"It was inevitable. When we fitted your Lens we knew that you would return if you lived. As we recently informed that one known as Helmuth——"

"Helmuth! You know, then, where——" Kinnison choked himself off. He would not ask for help in that. He would fight his own battles and bury his own dead. If they volunteered the information, well and good; but he would not ask it. Nor did the Arisian furnish it.

"You are right," the sage remarked, imperturbably. "For strong development it is essential that you secure that information for yourself."

Then he continued his previous thought: "As we told Helmuth recently, we have given your civilization an instrumentality—the Lens—by virtue of which it should be able to make itself secure throughout the galaxy. Having given it, we could do nothing more of real or permanent benefit until you Lensmen yourselves began to realize what it was that we had given you. That realization has been inevitable; from the first it has been certain that in time your minds would become strong enough to discover the theretofore unknown depths of power of your Lenses. As soon as any mind made that discovery it would, of course, return to Arisia, the source of the Lens, for additional instruction; which, equally of course, that mind could not have borne previously.

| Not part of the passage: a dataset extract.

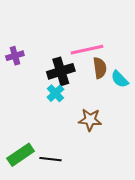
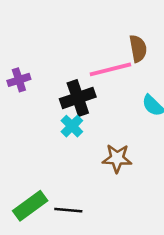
brown semicircle: (100, 68) -> (138, 49), moved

"Decade by decade your minds have become stronger. Finally you came to be fitted with a Lens. Your mind, while pitifully undeveloped, had a latent capacity and a power that made your return here certain. Since your enlensment there has been one other who will return. Indeed, it has become a topic of discussion among us as to whether you or that other would be the first advanced student."

"Who is that other, if I may ask?"

"Your friend, Worsel, the Velantian."

"He's got a real mind—'way, 'way ahead of mine," the Lensman stated, as a matter of self-evident fact.

"In some ways, yes. In other and highly important characteristics, no."

"Huh?" Kinnison exclaimed. "In what possible way have I got it over him?"